The Indian currency turned around from a position of strength to weakness as news that the government was considering a fiscal stimulus was not well received in the forex market.
The rupee, which had strengthened to about 64.15 and higher against the US dollar in July and August 2017, lost significantly in the last two weeks of September and dived to Rs 64.80, losing 65 paise. A string of global and domestic macro-economic challenges will further pile pressure on the rupee in coming months.
Experts reckon that the rupee could dip significantly in the months ahead. Domestic macro-economic challenges such as swelling inflation and the rising current-account deficit could further add to pressure on the rupee, which could drive the currency as low as 68-70 to the dollar.
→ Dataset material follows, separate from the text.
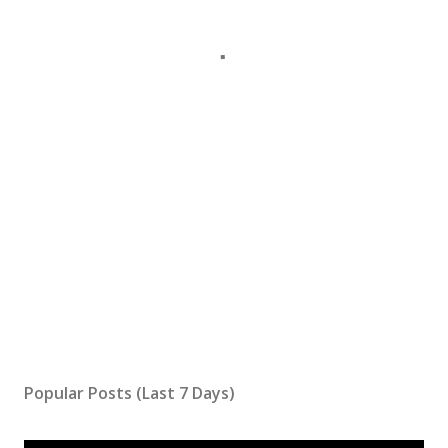
Popular Posts (Last 7 Days)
In a research note to clients, Dhananjay Sinha of Emkay Global said that the “relapsing of India’s twin deficit scenarios amid slow growth and a revival in inflationary pressures, coupled with tapering global liquidity would trigger depreciation in the overvalued Indian rupee.”
In fact, the triggers for a further weakening of the rupee are evident on many fronts. The government speed-charging the economy with a fiscal stimulus is expected to bump up the fiscal deficit, which was targeted at 3.2 percent for FY18.
Further, this stimulus will swell the current account deficit, which is expected to balloon in the coming year.
“As a collateral fallout, the Indian current-account deficit (CAD) is expected to widen from 0.7 percent in FY17 to 1.8 percent in FY18,” according to Emkay Global.
The US Fed indicated that it would shrink its balance sheet and withdraw the additional stimulus. This would suck out liquidity in the global market, and drive the US dollar higher.
Besides, volatility has returned to global foreign-exchange markets. Also, S&P downgraded China’s credit rating one step down from AA- to A+ (read double A minus to A plus) due to its debt situation which poses an “economic and financial risks.”
As a result of all this, the rupee could be hit in the coming year. Emkay Global projects that it could touch the Rs 68-70 mark by March 2018. “We maintain our INR/USD target of Rs 68-70 by end FY-18 and expect the 10-year G-Sec yield to harden to over 7 percent.”
The 10-year G-Sec, which had dipped to 6.4 percent in July-August this year, is now once again hovering around the 6.6 level.
India’s foreign-exchange reserves are a saving grace, though - holding at $400 billion - since it helps cover the import bill of nearly 11 months.